Vigilantes reportedly release captives in southern Mexico
MEXICO CITY -- Vigilantes who were threatening to subject a group of alleged criminals to a “people’s court” abruptly released their captives Tuesday, avoiding, for now, a showdown with authorities.
Saying the government has not been able to protect them from drug traffickers and other violent gangs, villagers in the southern state of Guerrero took up arms this year and formed so-called self-defense patrols.
With homicides, rapes and other crimes spreading in much of central Mexico, so has the phenomenon of armed vigilantes. As of Tuesday, 20 towns in Guerrero along with municipalities in at least four other states reported patrols by armed residents who often wear masks and staff checkpoints.
In the town of Ayutla, in the southern mountains of Guerrero, the vigilantes had captured 53 people, “charged” them with various crimes and promised to try them in a people’s court this week. Under pressure from state authorities, last week they released 11 of the people accused of the most serious crimes.

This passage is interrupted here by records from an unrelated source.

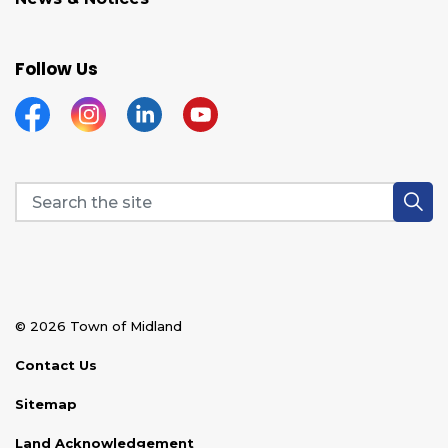
Follow Us
Facebook
Instagram
Linkedin
YouTube
© 2026 Town of Midland
Contact Us
Sitemap
Land Acknowledgement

But Bruno Placido, a spokesman for the group, which calls itself the Union of People and Organizations of Guerrero, insisted this week that the trials would go ahead. He acknowledged, however, that they were continuing to negotiate with the government. “What we want is to cooperate toward peace in our communities,” he said in a telephone interview.

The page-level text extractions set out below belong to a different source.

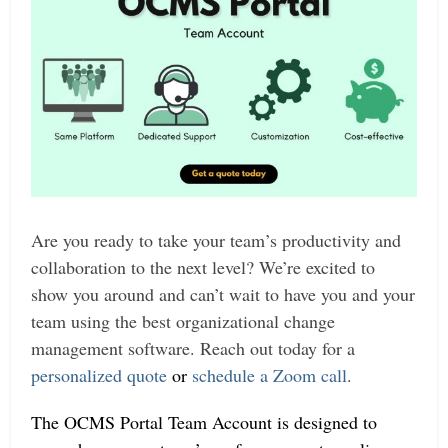
Are you ready to take your team’s productivity and
collaboration to the next level? We’re excited to
show you around and can’t wait to have you and your
team using the best organizational change
management software. Reach out today for a
personalized quote
or
schedule a Zoom call
.
The OCMS Portal Team Account is designed to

On Tuesday, before dawn and under cover of darkness, the rest of the detained men and women were released -- some into the custody of state authorities and others into their hometowns, according to reports from the scene. They had been held nearly two months. There was no official comment from the state governor’s office, and Placido did not return phone calls.

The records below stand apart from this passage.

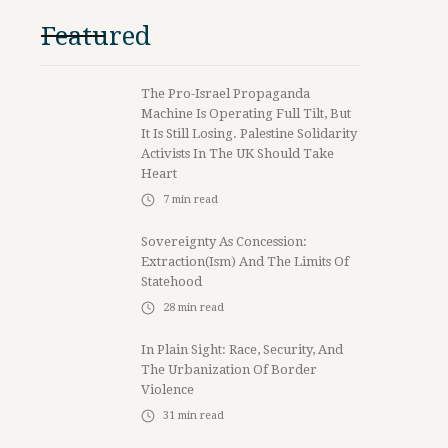
Featured
The Pro-Israel Propaganda
Machine Is Operating Full Tilt, But
It Is Still Losing. Palestine Solidarity
Activists In The UK Should Take
Heart
7
min read
Sovereignty As Concession:
Extraction(ism) And The Limits Of
Statehood
28
min read
In Plain Sight: Race, Security, And
The Urbanization Of Border
Violence
31
min read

The spectacle of desperate residents taking the law into their own hands embarrassed authorities, including the new government of President Enrique Peña Nieto. Officials at all levels were struggling to balance the need to restore order without antagonizing clearly distressed communities.
The groups won applause in some sectors for taking up security where corrupt local police, often in cahoots with the drug gangs, did not. Many residents have expressed approval, and a number of lawmakers suggested making the groups more formal, giving them proper uniforms and equipment. In one incident last month, the vigilantes shot and wounded a Mexico City couple that failed to stop at one of their ad hoc roadblocks.
In some ways, the groups are a newer version of a string of “community police” forces made up of locals in the 1990s in Guerrero and tacitly recognized by authorities. Today’s iteration, however, is born of the brutal violence that has claimed an estimated 70,000 lives in slightly more than six years.
Human rights leaders have expressed concern.
“There is no justification for groups of armed and hooded men … to take justice into their own hands and attempt to sidestep the state’s functions,” Raul Plascencia, president of the semiautonomous Mexican National Human Rights Commission, told reporters this week. “That can lead us to an even worse dead end.”
In a separate statement, he said there was a “very tenuous line” between self-defense groups and paramilitary forces.